# Remz...you crack me up!!!



## Northwoods10 (Nov 22, 2010)

Tonight I was going through some swim suits and trying to figure out which one I wanted to bring on our trip this weekend. I was throwing them on the floor behind me and I heard Remi investigating them. He has an obsession with clean clothes, I think he likes how the fabric softener smells or something because he will tip over a clean basket of laundry on the floor and roll on it. Its a given, every time I bring up a basket of laundry. Well, he apparently felt the same action was needed for the swim suits...

No joke, I turned around and saw this:










:laugh: 

I heard some commotion so as I turned around I asked, "Remz what are you doing?" And he tilted his head with a swimsuit top on him perfectly. What a goofball!!! He certainly is a character and I couldn't imagine life without him. He makes me laugh so much. My silly boy. 

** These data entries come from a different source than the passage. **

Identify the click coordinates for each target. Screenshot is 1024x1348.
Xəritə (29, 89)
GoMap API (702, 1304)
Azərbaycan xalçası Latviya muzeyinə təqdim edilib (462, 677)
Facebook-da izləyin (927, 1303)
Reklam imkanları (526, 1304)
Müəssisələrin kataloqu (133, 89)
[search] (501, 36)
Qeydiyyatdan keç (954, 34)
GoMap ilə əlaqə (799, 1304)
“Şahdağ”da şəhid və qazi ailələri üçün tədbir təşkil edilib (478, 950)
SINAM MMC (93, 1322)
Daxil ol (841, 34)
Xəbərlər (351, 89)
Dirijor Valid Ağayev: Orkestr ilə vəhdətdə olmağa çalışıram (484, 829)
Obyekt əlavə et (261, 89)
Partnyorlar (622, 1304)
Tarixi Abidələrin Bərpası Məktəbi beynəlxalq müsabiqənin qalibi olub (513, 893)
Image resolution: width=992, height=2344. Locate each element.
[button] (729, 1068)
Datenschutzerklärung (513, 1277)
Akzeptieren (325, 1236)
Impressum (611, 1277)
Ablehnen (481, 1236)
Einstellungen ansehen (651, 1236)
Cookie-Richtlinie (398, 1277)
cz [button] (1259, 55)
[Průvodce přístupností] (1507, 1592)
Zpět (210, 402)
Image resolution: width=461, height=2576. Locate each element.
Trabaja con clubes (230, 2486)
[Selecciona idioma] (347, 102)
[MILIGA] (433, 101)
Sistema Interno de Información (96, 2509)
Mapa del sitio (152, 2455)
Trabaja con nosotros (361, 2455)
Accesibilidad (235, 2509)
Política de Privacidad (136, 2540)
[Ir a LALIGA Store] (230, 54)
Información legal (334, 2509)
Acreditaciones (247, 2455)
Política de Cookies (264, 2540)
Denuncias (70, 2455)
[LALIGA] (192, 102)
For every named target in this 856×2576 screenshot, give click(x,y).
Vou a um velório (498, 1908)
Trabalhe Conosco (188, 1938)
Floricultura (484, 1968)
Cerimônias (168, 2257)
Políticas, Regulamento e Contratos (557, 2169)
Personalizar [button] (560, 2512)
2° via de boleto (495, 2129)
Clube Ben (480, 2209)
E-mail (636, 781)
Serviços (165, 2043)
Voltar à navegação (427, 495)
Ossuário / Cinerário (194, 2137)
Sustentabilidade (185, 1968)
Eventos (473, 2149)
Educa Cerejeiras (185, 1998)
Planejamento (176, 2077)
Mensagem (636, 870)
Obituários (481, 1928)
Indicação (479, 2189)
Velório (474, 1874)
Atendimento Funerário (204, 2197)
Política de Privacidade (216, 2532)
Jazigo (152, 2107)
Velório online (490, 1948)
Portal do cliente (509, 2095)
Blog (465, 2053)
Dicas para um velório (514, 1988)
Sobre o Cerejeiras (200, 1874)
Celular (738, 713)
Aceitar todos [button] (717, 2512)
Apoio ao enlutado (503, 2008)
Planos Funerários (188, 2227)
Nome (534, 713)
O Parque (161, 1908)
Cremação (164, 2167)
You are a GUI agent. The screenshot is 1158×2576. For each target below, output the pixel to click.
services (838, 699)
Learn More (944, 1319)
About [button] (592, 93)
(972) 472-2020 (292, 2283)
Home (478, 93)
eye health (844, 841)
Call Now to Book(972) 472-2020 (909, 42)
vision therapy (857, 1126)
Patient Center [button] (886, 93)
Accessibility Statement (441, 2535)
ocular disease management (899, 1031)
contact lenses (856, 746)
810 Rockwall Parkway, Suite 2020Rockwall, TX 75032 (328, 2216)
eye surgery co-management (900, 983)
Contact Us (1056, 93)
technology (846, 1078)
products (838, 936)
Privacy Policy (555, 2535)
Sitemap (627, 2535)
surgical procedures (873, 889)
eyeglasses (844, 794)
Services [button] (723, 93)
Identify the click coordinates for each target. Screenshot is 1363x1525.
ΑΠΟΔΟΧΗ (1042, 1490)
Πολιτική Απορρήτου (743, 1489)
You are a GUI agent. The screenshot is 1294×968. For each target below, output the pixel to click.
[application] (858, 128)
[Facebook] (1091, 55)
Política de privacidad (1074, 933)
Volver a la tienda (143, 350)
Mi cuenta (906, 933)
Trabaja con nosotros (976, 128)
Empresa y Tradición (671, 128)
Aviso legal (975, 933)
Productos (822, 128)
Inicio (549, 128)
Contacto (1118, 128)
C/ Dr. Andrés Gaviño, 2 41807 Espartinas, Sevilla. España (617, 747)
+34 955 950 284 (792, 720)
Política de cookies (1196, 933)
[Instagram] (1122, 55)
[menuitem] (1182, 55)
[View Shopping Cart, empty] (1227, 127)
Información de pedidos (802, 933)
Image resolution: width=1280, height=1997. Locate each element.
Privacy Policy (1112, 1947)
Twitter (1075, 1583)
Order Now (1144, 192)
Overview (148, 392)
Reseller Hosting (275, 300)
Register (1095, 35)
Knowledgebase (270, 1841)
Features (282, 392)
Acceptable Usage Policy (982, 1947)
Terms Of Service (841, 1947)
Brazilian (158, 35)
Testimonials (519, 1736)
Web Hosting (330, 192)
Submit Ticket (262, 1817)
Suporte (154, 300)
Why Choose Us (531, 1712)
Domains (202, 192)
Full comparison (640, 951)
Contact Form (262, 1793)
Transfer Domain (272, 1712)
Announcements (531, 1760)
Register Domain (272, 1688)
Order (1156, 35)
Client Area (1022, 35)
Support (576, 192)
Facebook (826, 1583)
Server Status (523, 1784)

Guess he's ready to go jumping this weekend??


----------



## dmgmn (Apr 24, 2011)

HAHAHA! One in a million shot!

and that look "Is this slimming enough?"


----------



## Janet At Nutro (Mar 11, 2011)

Remi looks quite stylish!


----------



## sozzle (May 18, 2011)

Cross dresser obviously!


----------



## CorgiPaws (Mar 31, 2009)

HAHA< what a goof ball! I would have just died laughing. I think he's ready for the pool!


----------



## MollyWoppy (Mar 19, 2010)

Thats funny. I can just imagine him saying 'does it look like I've got a big arse in this?' You wonder how on earth he got it over his head.


----------



## Celt (Dec 27, 2010)

lol, this was too cute (and funny) I don't know how you got this picture. I wouldn't have been able to stop laughing.


----------



## AdrianVall (Aug 26, 2010)

HA HA HA!! That is WAY to funny! What a perfectly timed picture.. hahaha what a funny boy!


----------



## molbert73 (Jan 16, 2011)

Ha Ha! I love it. What a character :becky:


----------



## nykea (Jun 15, 2011)

Huh, my dog has a thing for laundry too. Unfortunately he prefers the ones that are a little bit less fresh... With my knickers being at the top of the list. He doesn't chew on them, just sucks on them... :O


----------



## Onyxmom2 (Jan 10, 2011)

Ohh how funny, picture is priceless!!


----------



## Love my lab (Dec 9, 2010)

LOL...dogs are just goof balls! The look on the face is priceless...and a total oh I am busted look


----------